The interaction between the streptavidin-coated AuNP and the biotinylated 71mer DNA on the silicon substrate allowed us to visualize the position of the covalently immobilized DNA using scanning electron microscopy (SEM) (Figure 2E). We avoided AFM topography because the physical interaction between the AFM tip and the AuNPs could displace the AuNPs on the surface. When the position map of the 71mer DNA was merged with the SEM image (Figure 2F), the single AuNPs were localized at 7 sites out of 11. Four sites, including the regions No. 2, 3, 7, and 10, did not accommodate AuNPs. The surface-immobilized 71mer ssDNA present in the four sites was predicted to form secondary or worm-like chain structures at room temperature (Figure S3) with a minimum free energy [27]. If it were stretched to its full length of 49 nm (length per base of ssDNA: 0.676 nm, [28]), the AuNP bound to the 71mer DNA would have been located outside the site boundary. Three AuNPs were detected in the background of the N-shaped pattern. The overlap between the AuNPs and the DNA position map confirmed the presence of a single 71mer DNA at the force transition point (Figure 3A). The DNA region lacking AuNPs might represent the sites where the AuNPs were removed during the washing step, or those where there was no interaction between the biotinylated DNA and the streptavidin-coated AuNPs during the AuNP incubation step (Figure 3B). AuNPs detected outside the 71mer DNA region might have adhered by non-specific adsorption to the silicon substrate (Figure 3C). The AFM tip was laterally translated around 230 nm away from the existing points to minimize physical damages to the 71mer ligated DNA. It is expected that a more dense nanopattern can be constructed if the lateral translation of the AFM tip is reduced to ca. 60 nm when considering the hydrodynamic radius of the 71mer ligated DNA.

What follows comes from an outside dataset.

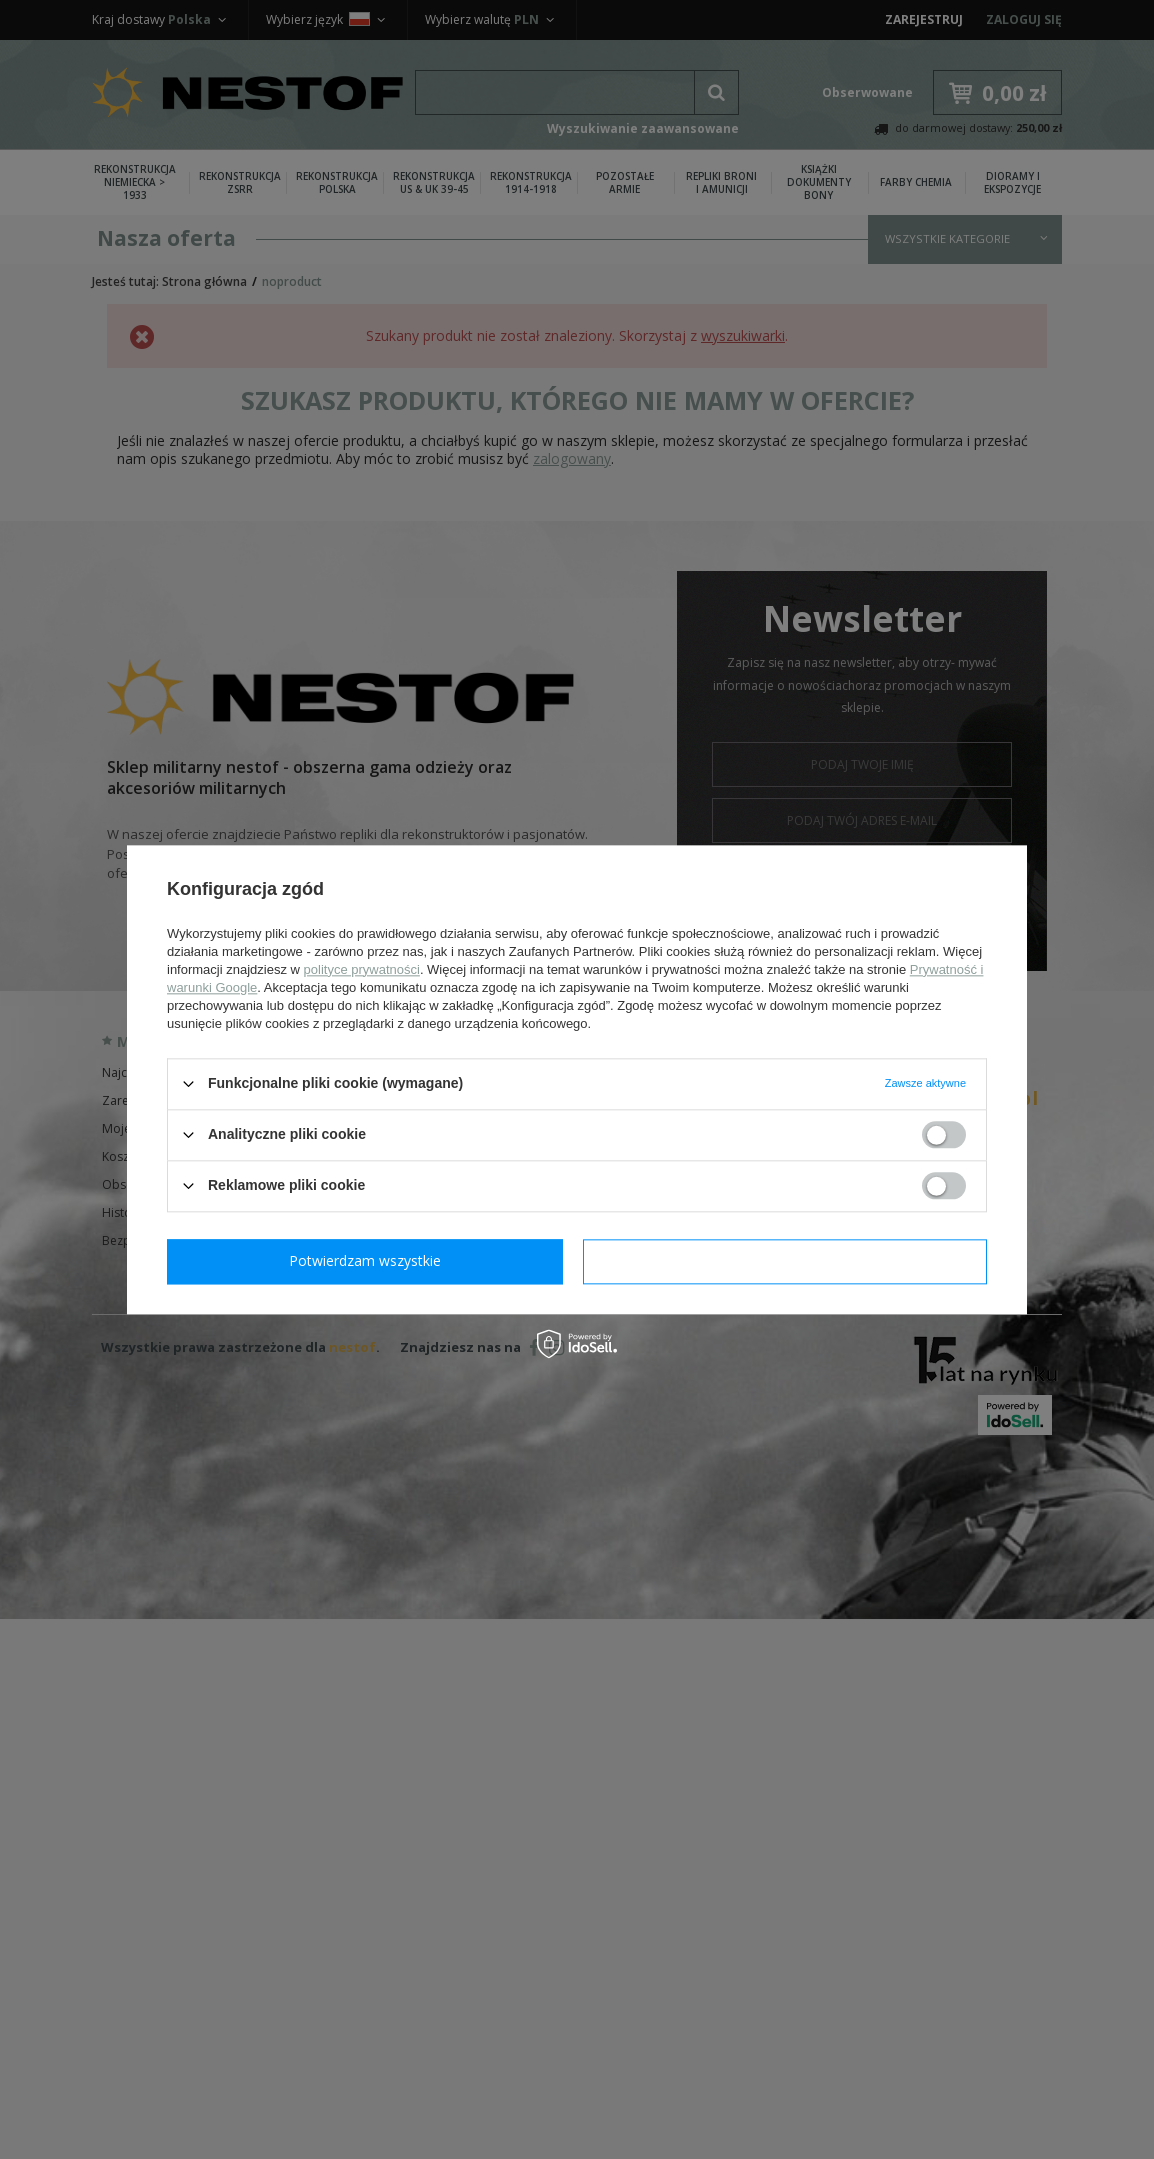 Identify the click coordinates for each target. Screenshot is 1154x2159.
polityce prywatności (362, 969)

We attempted to construct an AuNP-47mer DNA conjugate that might be used as an ink-like molecule for the single-step nanopattening. It was constructed by the incubation of thiol-modified ssDNA with AuNPs and the subsequent gel separation of the 1:1 conjugate (that is, a single thiol-modified 47mer DNA bound to a single AuNP), based on our previous protocol [29]. Unfortunately, the force transition at the nick-sealing point was rarely observed when we employed the conjugate instead of the 47mer DNA. The low yield of the equimolar conjugate might drastically inhibit the hybridization between the conjugate and the c71mer DNA in the ligation solution. Additionally, the non-specific adsorption of AuNPs to the AFM tip might prevent the hybridization between the 24mer and c71mer DNAs.

4. Conclusions

The covalent positioning of single DNA molecules at defined positions for nanoscale patterning or nanowriting was demonstrated using the successive single DNA nick-sealing approach combining atomic force microscopy and dendron-based surface modification. The position of the immobilized DNA with the terminal biotin moiety could be confirmed by force mapping and it could be visualized with the streptavidin-coated AuNPs. The direct positioning of single DNA molecules on the solid surface through covalent bonding can be adopted in the bottom-up construction of DNA-based nanomachines or nanocircuits such as DNA tracks of DNA biped walkers and molecular digital data storage, substantially enhancing the reproducibility of their structures and functions.